Photo by Andrew Fox
By Heidi Hoffer
A collection of doors by themselves, all lined up like books on a shelf as part of a theatre’s inventory seems lifeless and undemanding. Most doors are even missing knobs because those are another design choice to be made. When drafted in AutoCAD or Vectorworks, doors look very clinical and have no personality. (Plates of hand drafting have the draftsperson’s personality but the door still has no personality.)
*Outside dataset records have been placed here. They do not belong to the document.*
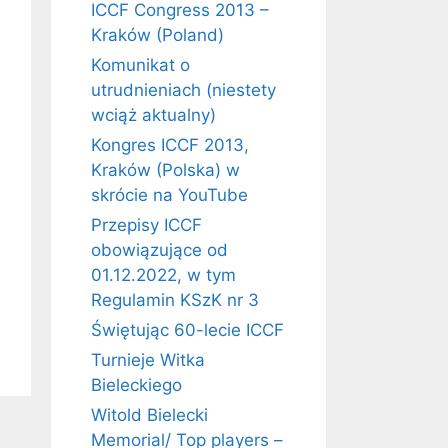
ICCF Congress 2013 –
Kraków (Poland)
Komunikat o
utrudnieniach (niestety
wciąż aktualny)
Kongres ICCF 2013,
Kraków (Polska) w
skrócie na YouTube
Przepisy ICCF
obowiązujące od
01.12.2022, w tym
Regulamin KSzK nr 3
Świętując 60-lecie ICCF
Turnieje Witka
Bieleckiego
Witold Bielecki
Memorial/ Top players –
A designer has an image in his/her head, usually in 3 dimensions, about the door. You consider how tall, how wide, how many hinges, whether or not it is wood or metal and so on. You take in to consideration whether or not both sides of the doors are seen. You consider the swing arc of the door and whether or not the door is slammed once or repeatedly. You consider the door in relation to the actual materials of the walls (which can be cloth covered or hard covered) to decide if the door needs to be a dependent or independent unit, or if it is painted or glued onto the walls.
Pencil Sketch of Door for "Moon Over Buffalo" by Heidi Hoffer
Painter's Elevation of Door for "Moliere" by Heidi Hoffer
A pencil sketch of a door starts to have some personality. The door is sketched with a purpose in mind for a particular play for a particular manner of use. The styles of the sketch and the things on or surrounding the door start to tell us more about the door by context.